# Surprise Catch



## HOOKEM (May 21, 2008)

Our snapper catch was just ok yesterday but we had a surprise catch. This couple came up to the boat as we were snapper fishing and now they are in our belly!! Andy my fishing buddy caught them both. We were just 6 miles offshore. How rare do you think it is to find dolphin this close?


----------



## ScullsMcNasty (Oct 4, 2007)

ive caught plenty of them while fishing 5 or 6 miles out but they are usually pretty small. the ones you caught look pretty big for being in that close. ive heard of people catching them out of kayaks and ive even heard of them being caught off the pier


----------



## Ozeanjager (Feb 2, 2008)

i have caught little chickens just off the sand bar when the sargasso is thick


----------



## Bill Me (Oct 5, 2007)

My wife caught one about 10-15 lbs at the sea buoy a couple weeks ago on about a 2lb hard tail. I was pretty surprised.


----------



## tailfisher (Oct 7, 2007)

nice fish and good eating.


----------



## lobsterman (Sep 30, 2007)

It happens all the time.


----------



## Quicdraw (Oct 3, 2007)

we found floating log about 5 mi south of p cola beach fri afternoon and caught 12 20in chickens were prob 50 or so on it


----------



## HOOKEM (May 21, 2008)

Well Im glad to hear that there's a fair amount of dolphin close in..Ive been fishing in this range 4 years now and thats the first dolphin ive seen..Ill try and pay more attention to floating debris cause they tasted real good on the grill..


----------



## jdhkingfisher (Aug 6, 2010)

ive caught little ones on the pier


----------



## Live4Fish (May 12, 2009)

i caught one off pcola pier 3 weeks ago in the 10lb range it was a decent little bull, i caught 5 off pcola pier last year also


----------



## Nopierpressure (Jul 27, 2010)

I have seen people catch them and been standing right next to them, fishing with the same dang bait/lure..... never caught one.... YET!!! lol Nice catch, great on the grill!


----------



## neuby (May 8, 2009)

I have even seen chicken dolphins caught in St. Andrew pass when tide (and clear water) is in. I have caught some decent ones(10-15lbs) within 3miles of the beach trolling. 

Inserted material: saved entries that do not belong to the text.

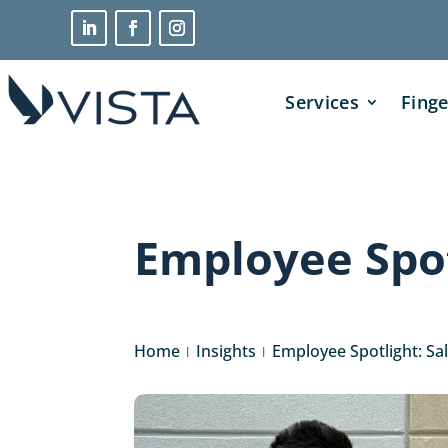
Services
Finge
Employee Spot
Home
Insights
Employee Spotlight: Sa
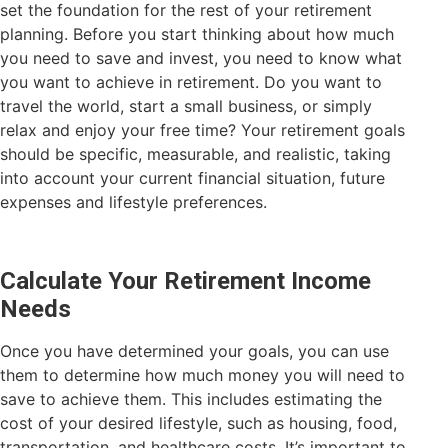
set the foundation for the rest of your retirement
planning. Before you start thinking about how much
you need to save and invest, you need to know what
you want to achieve in retirement. Do you want to
travel the world, start a small business, or simply
relax and enjoy your free time? Your retirement goals
should be specific, measurable, and realistic, taking
into account your current financial situation, future
expenses and lifestyle preferences.
Calculate Your Retirement Income
Needs
Once you have determined your goals, you can use
them to determine how much money you will need to
save to achieve them. This includes estimating the
cost of your desired lifestyle, such as housing, food,
transportation, and healthcare costs. It’s important to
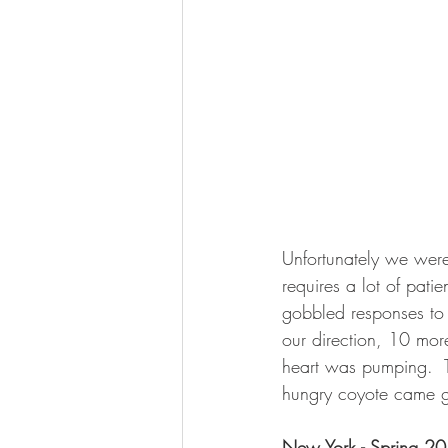
Unfortunately we were
requires a lot of pat
gobbled responses to 
our direction, 10 mor
heart was pumping.  T
hungry coyote came g
New York - Spring 2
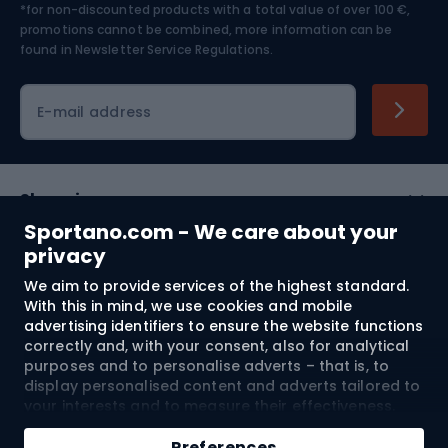
*for non-discounted products with a total value of over 100 €,
Skiing
promotions cannot be combined, more information can be
found in
Newsletter Service Regulations.
Cycling clothing
E-mail address
Shopping
Sportano.com - We care about your
Customer services
privacy
We aim to provide services of the highest standard.
Terms and Conditions
With this in mind, we use cookies and mobile
advertising identifiers to ensure the website functions
About us
correctly and, with your consent, also for analytical
purposes and to personalise adverts – that is, to
display personalised content and adverts tailored to
your interests and to measure their effectiveness.
Shipping to:
EU
Cookies and mobile advertising identifiers may be
used for both personalised and non-personalised
Preferences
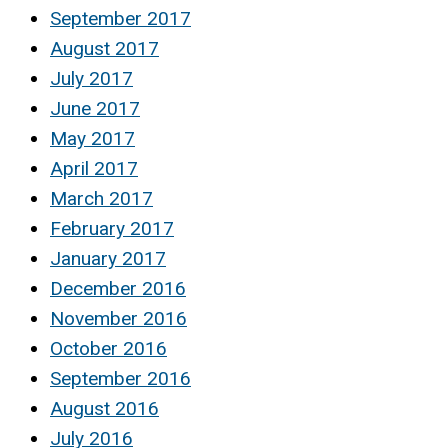
September 2017
August 2017
July 2017
June 2017
May 2017
April 2017
March 2017
February 2017
January 2017
December 2016
November 2016
October 2016
September 2016
August 2016
July 2016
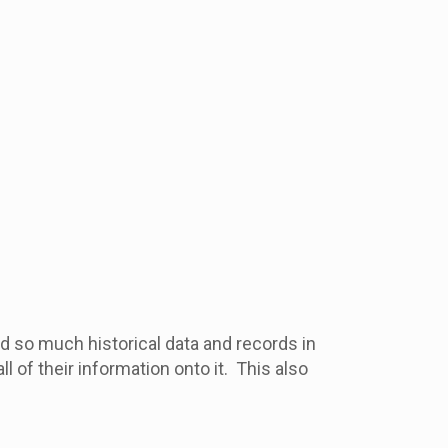
d so much historical data and records in
of their information onto it. This also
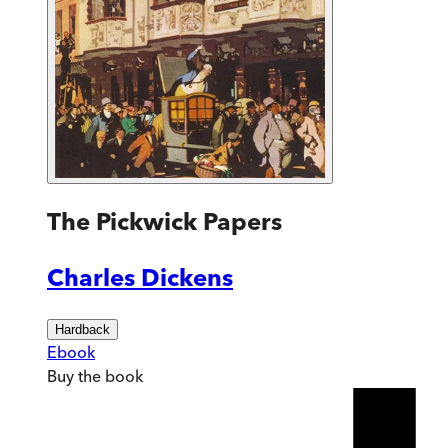
The Pickwick Papers
Charles Dickens
Hardback
Ebook
Buy
the book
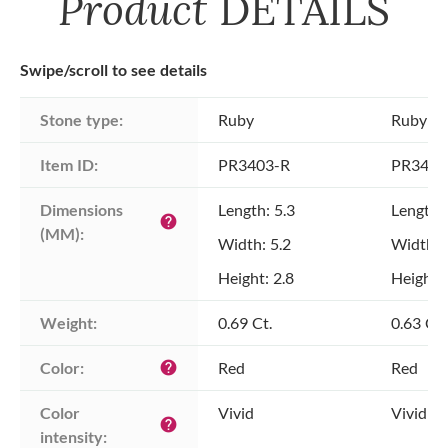
Product
DETAILS
Swipe/scroll to see details
Stone type:
Ruby
Ruby
Item ID:
PR3403-R
PR3403
Dimensions 
Length: 5.3
Length: 
help
(MM):
Width: 5.2
Width: 
Height: 2.8
Height: 
Weight:
0.69 Ct.
0.63 Ct.
Color:
Red
Red
help
Color 
Vivid
Vivid
help
intensity:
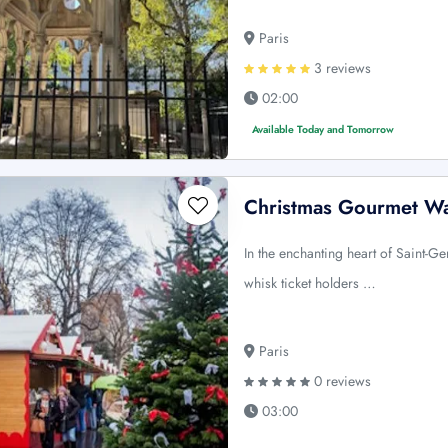
Paris
3 reviews
02:00
Available Today and Tomorrow
Christmas Gourmet Wa
In the enchanting heart of Saint-G
whisk ticket holders …
Paris
0 reviews
03:00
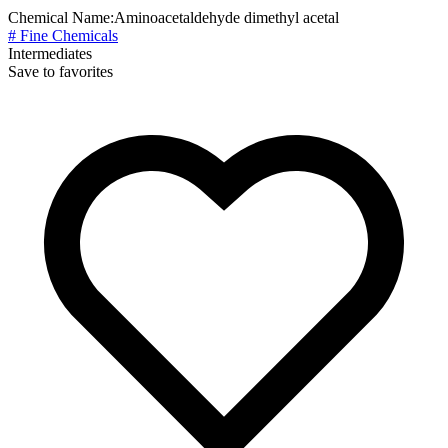
Chemical Name:
Aminoacetaldehyde dimethyl acetal
# Fine Chemicals
Intermediates
Save to favorites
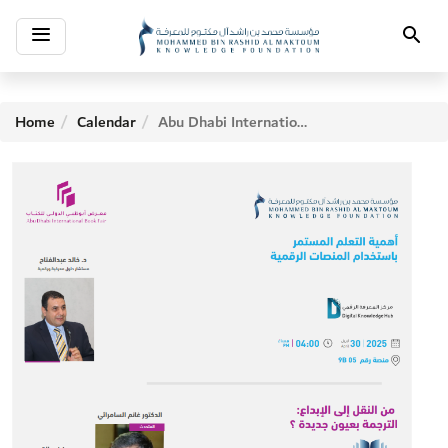
Toggle
Search
navigation
Home
Calendar
Abu Dhabi International Book Fair - Fifth Day Activities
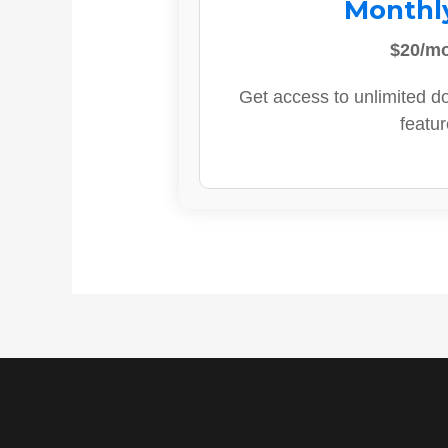
Monthl
$20/m
Get access to unlimited d
featur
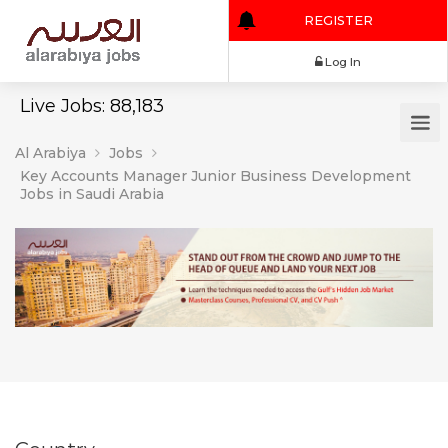
REGISTER
Log In
Live Jobs: 88,183
Al Arabiya
Jobs
Key Accounts Manager Junior Business Development
Jobs in Saudi Arabia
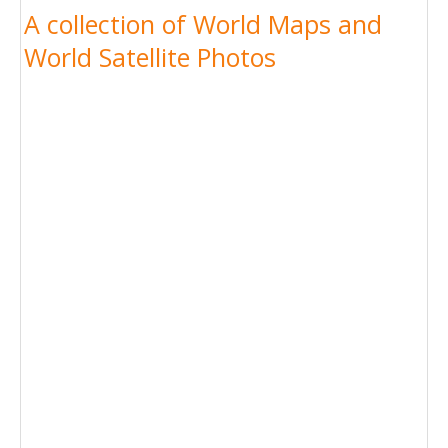
A collection of World Maps and
World Satellite Photos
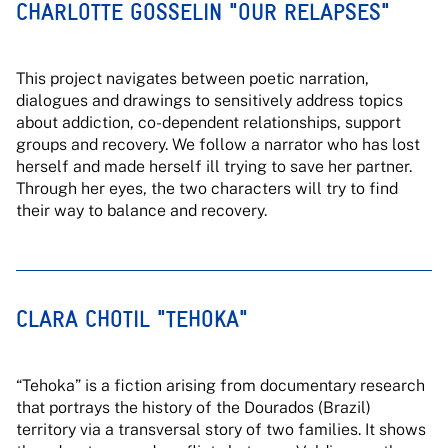
CHARLOTTE GOSSELIN "OUR RELAPSES"
This project navigates between poetic narration,
dialogues and drawings to sensitively address topics
about addiction, co-dependent relationships, support
groups and recovery. We follow a narrator who has lost
herself and made herself ill trying to save her partner.
Through her eyes, the two characters will try to find
their way to balance and recovery.
CLARA CHOTIL "TEHOKA"
“Tehoka” is a fiction arising from documentary research
that portrays the history of the Dourados (Brazil)
territory via a transversal story of two families. It shows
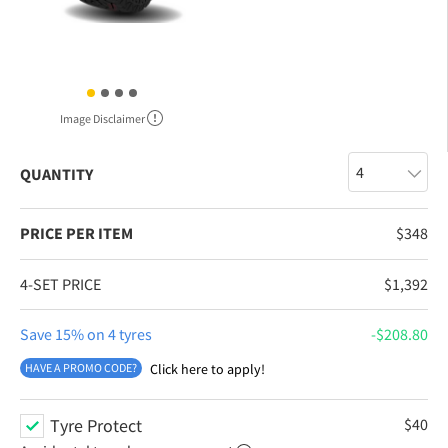
Image Disclaimer
QUANTITY
PRICE PER ITEM
$
348
4-SET PRICE
$
1,392
Save 15% on 4 tyres
$
208.80
HAVE A PROMO CODE?
Click here to apply!
Tyre Protect
$
40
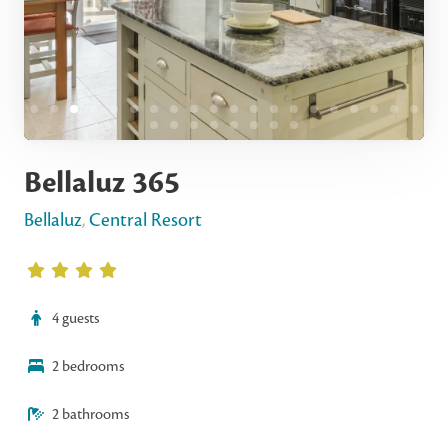
Bellaluz 365
Bellaluz
,
Central Resort
4 guests
2 bedrooms
2 bathrooms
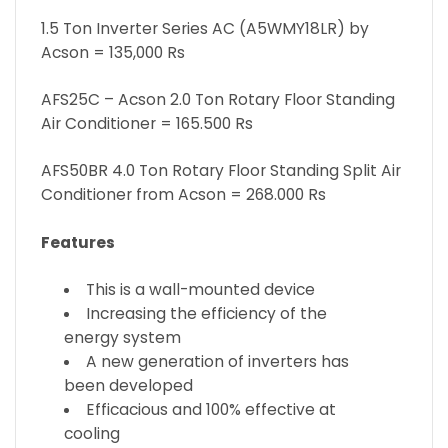
1.5 Ton Inverter Series AC (A5WMY18LR) by
Acson = 135,000 Rs
AFS25C – Acson 2.0 Ton Rotary Floor Standing
Air Conditioner = 165.500 Rs
AFS50BR 4.0 Ton Rotary Floor Standing Split Air
Conditioner from Acson = 268.000 Rs
Features
This is a wall-mounted device
Increasing the efficiency of the
energy system
A new generation of inverters has
been developed
Efficacious and 100% effective at
cooling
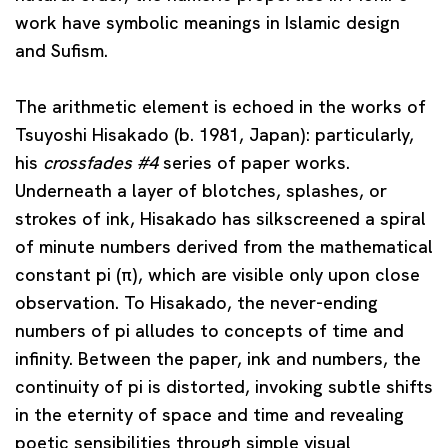
work have symbolic meanings in Islamic design
and Sufism.
The arithmetic element is echoed in the works of
Tsuyoshi Hisakado
(b. 1981, Japan): particularly,
his
crossfades #4
series of paper works.
Underneath a layer of blotches, splashes, or
strokes of ink, Hisakado has silkscreened a spiral
of minute numbers derived from the mathematical
constant pi (π), which are visible only upon close
observation. To Hisakado, the never-ending
numbers of pi alludes to concepts of time and
infinity. Between the paper, ink and numbers, the
continuity of pi is distorted, invoking subtle shifts
in the eternity of space and time and revealing
poetic sensibilities through simple visual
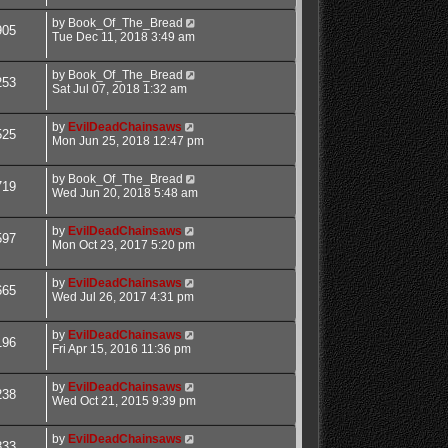
by
Book_Of_The_Bread
905
Tue Dec 11, 2018 3:49 am
by
Book_Of_The_Bread
253
Sat Jul 07, 2018 1:32 am
by
EvilDeadChainsaws
525
Mon Jun 25, 2018 12:47 pm
by
Book_Of_The_Bread
719
Wed Jun 20, 2018 5:48 am
by
EvilDeadChainsaws
597
Mon Oct 23, 2017 5:20 pm
by
EvilDeadChainsaws
665
Wed Jul 26, 2017 4:31 pm
by
EvilDeadChainsaws
196
Fri Apr 15, 2016 11:36 pm
by
EvilDeadChainsaws
238
Wed Oct 21, 2015 9:39 pm
by
EvilDeadChainsaws
833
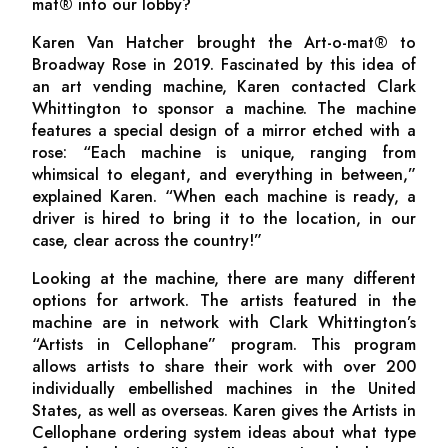
mat® into our lobby?
Karen Van Hatcher brought the Art-o-mat® to
Broadway Rose in 2019. Fascinated by this idea of
an art vending machine, Karen contacted Clark
Whittington to sponsor a machine. The machine
features a special design of a mirror etched with a
rose: “Each machine is unique, ranging from
whimsical to elegant, and everything in between,”
explained Karen. “When each machine is ready, a
driver is hired to bring it to the location, in our
case, clear across the country!”
Looking at the machine, there are many different
options for artwork. The artists featured in the
machine are in network with Clark Whittington’s
“Artists in Cellophane” program. This program
allows artists to share their work with over 200
individually embellished machines in the United
States, as well as overseas. Karen gives the Artists in
Cellophane ordering system ideas about what type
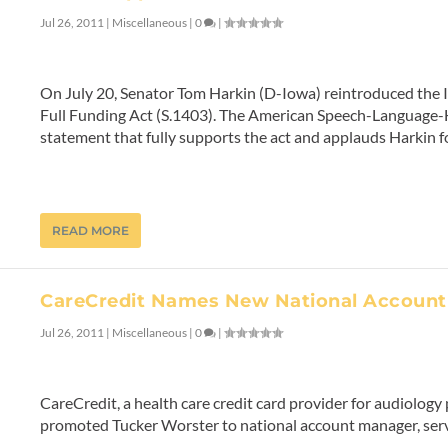
Jul 26, 2011
|
Miscellaneous
|
0
|
On July 20, Senator Tom Harkin (D-Iowa) reintroduced the I
Full Funding Act (S.1403). The American Speech-Language-
statement that fully supports the act and applauds Harkin for
READ MORE
CareCredit Names New National Accoun
Jul 26, 2011
|
Miscellaneous
|
0
|
CareCredit, a health care credit card provider for audiology 
promoted Tucker Worster to national account manager, ser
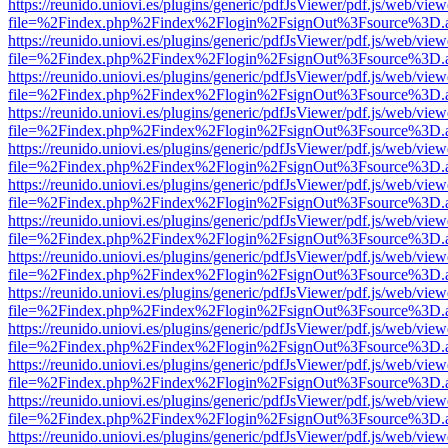
https://reunido.uniovi.es/plugins/generic/pdfJsViewer/pdf.js/web/view
file=%2Findex.php%2Findex%2Flogin%2FsignOut%3Fsource%3D.ame
https://reunido.uniovi.es/plugins/generic/pdfJsViewer/pdf.js/web/view
file=%2Findex.php%2Findex%2Flogin%2FsignOut%3Fsource%3D.ame
https://reunido.uniovi.es/plugins/generic/pdfJsViewer/pdf.js/web/view
file=%2Findex.php%2Findex%2Flogin%2FsignOut%3Fsource%3D.ame
https://reunido.uniovi.es/plugins/generic/pdfJsViewer/pdf.js/web/view
file=%2Findex.php%2Findex%2Flogin%2FsignOut%3Fsource%3D.ame
https://reunido.uniovi.es/plugins/generic/pdfJsViewer/pdf.js/web/view
file=%2Findex.php%2Findex%2Flogin%2FsignOut%3Fsource%3D.ame
https://reunido.uniovi.es/plugins/generic/pdfJsViewer/pdf.js/web/view
file=%2Findex.php%2Findex%2Flogin%2FsignOut%3Fsource%3D.ame
https://reunido.uniovi.es/plugins/generic/pdfJsViewer/pdf.js/web/view
file=%2Findex.php%2Findex%2Flogin%2FsignOut%3Fsource%3D.ame
https://reunido.uniovi.es/plugins/generic/pdfJsViewer/pdf.js/web/view
file=%2Findex.php%2Findex%2Flogin%2FsignOut%3Fsource%3D.ame
https://reunido.uniovi.es/plugins/generic/pdfJsViewer/pdf.js/web/view
file=%2Findex.php%2Findex%2Flogin%2FsignOut%3Fsource%3D.ame
https://reunido.uniovi.es/plugins/generic/pdfJsViewer/pdf.js/web/view
file=%2Findex.php%2Findex%2Flogin%2FsignOut%3Fsource%3D.ame
https://reunido.uniovi.es/plugins/generic/pdfJsViewer/pdf.js/web/view
file=%2Findex.php%2Findex%2Flogin%2FsignOut%3Fsource%3D.ame
https://reunido.uniovi.es/plugins/generic/pdfJsViewer/pdf.js/web/view
file=%2Findex.php%2Findex%2Flogin%2FsignOut%3Fsource%3D.ame
https://reunido.uniovi.es/plugins/generic/pdfJsViewer/pdf.js/web/view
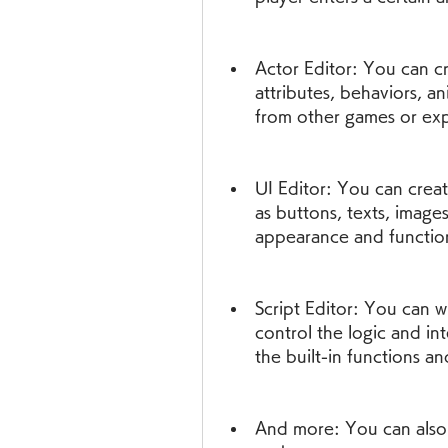
Actor Editor: You can cr
attributes, behaviors, an
from other games or expo
UI Editor: You can creat
as buttons, texts, images
appearance and function
Script Editor: You can w
control the logic and in
the built-in functions a
And more: You can also 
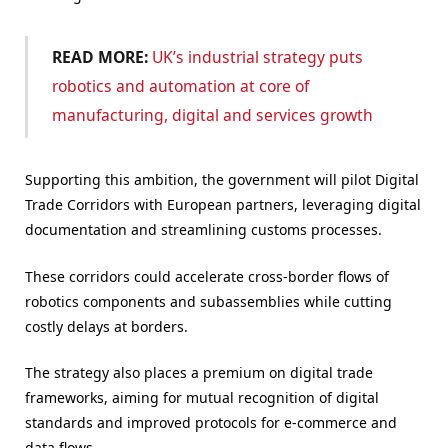
READ MORE:
UK’s industrial strategy puts
robotics and automation at core of
manufacturing, digital and services growth
Supporting this ambition, the government will pilot Digital
Trade Corridors with European partners, leveraging digital
documentation and streamlining customs processes.
These corridors could accelerate cross-border flows of
robotics components and subassemblies while cutting
costly delays at borders.
The strategy also places a premium on digital trade
frameworks, aiming for mutual recognition of digital
standards and improved protocols for e-commerce and
data flows.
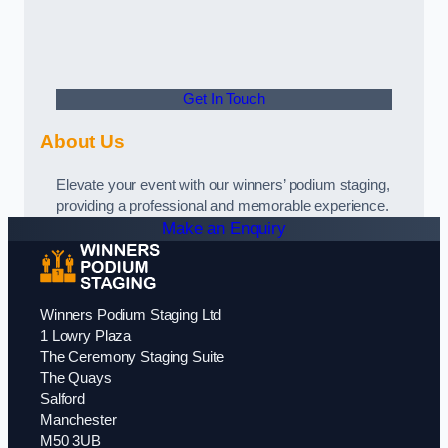
Get In Touch
About Us
Elevate your event with our winners’ podium staging,
providing a professional and memorable experience.
Make an Enquiry
Winners Podium Staging Ltd
1 Lowry Plaza
The Ceremony Staging Suite
The Quays
Salford
Manchester
M50 3UB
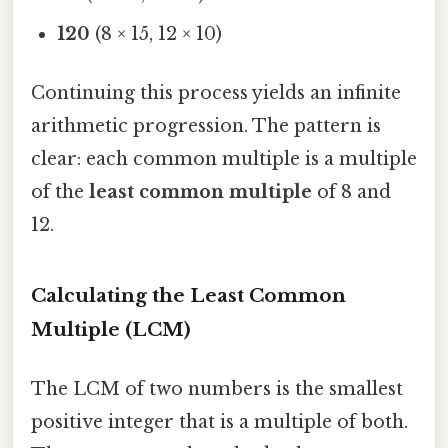
120
(8 × 15, 12 × 10)
Continuing this process yields an infinite
arithmetic progression. The pattern is
clear: each common multiple is a multiple
of the
least common multiple
of 8 and
12.
Calculating the Least Common
Multiple (LCM)
The LCM of two numbers is the smallest
positive integer that is a multiple of both.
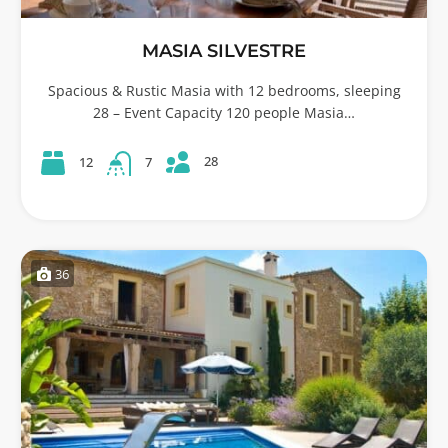
MASIA SILVESTRE
Spacious & Rustic Masia with 12 bedrooms, sleeping
28 – Event Capacity 120 people Masia…
28
12
7
36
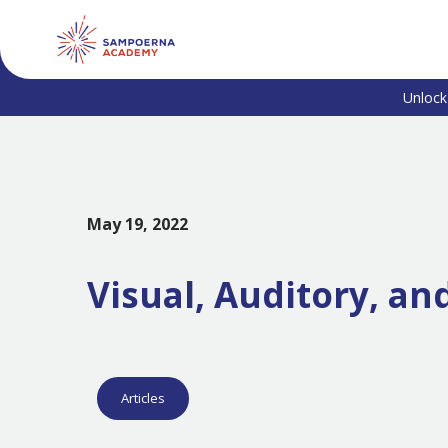
Unlock
May 19, 2022
Visual, Auditory, an
Articles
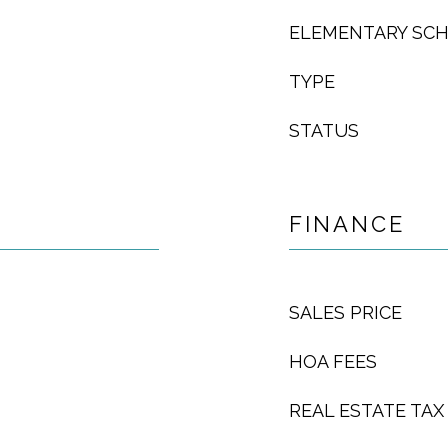
ELEMENTARY SC
TYPE
STATUS
FINANCE
SALES PRICE
HOA FEES
REAL ESTATE TAX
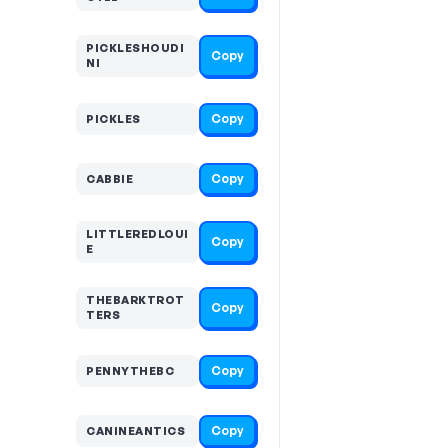
PICKLESHOUDI
Copy
NI
Copy
PICKLES
Copy
CABBIE
LITTLEREDLOUI
Copy
E
THEBARKTROT
Copy
TERS
Copy
PENNYTHEBC
Copy
CANINEANTICS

They catch the smaller ones inside the reef all the time in the keys, so I would say that water quality/clarity has more to do with it than depth or distance offshore. No reason to think that they just turn around when a sargassum line gets to a certain distance from sure, but I imagine that the larger ones that are usually deeper around the weedlines are more cognizant of depth.


----------



## Deeplines (Sep 28, 2007)

Like most, seen many of chicken dolphins in close but those are nice ones. I would say it is NOT the norm. 

Good Find.:yes:


----------



## Heller High Water (Nov 1, 2007)

HOOKEM said:


> Well Im glad to hear that there's a fair amount of dolphin close in..Ive been fishing in this range 4 years now and thats the first dolphin ive seen..Ill try and pay more attention to floating debris cause they tasted real good on the grill..


Everyone is correct, the key is just really keeping an eye out throughout the day. Its really a mindset thing. Also, you may come across 10 large floating items and only one will have visible fish. Just keep looking, sometimes (well a lot of times) even if you dont see anything fish could be holding deep or off to the side. If you have multiple good characteristics, it doesnt hurt to work the area over with a few cast. I always keep at least one rod tied up for nothing but this situation. In many cases this is where your "day maker" will come from. Welcome to the pelagic club.


----------



## stringle (Oct 3, 2007)

Great catch! Heller nailed it.:thumbup:


----------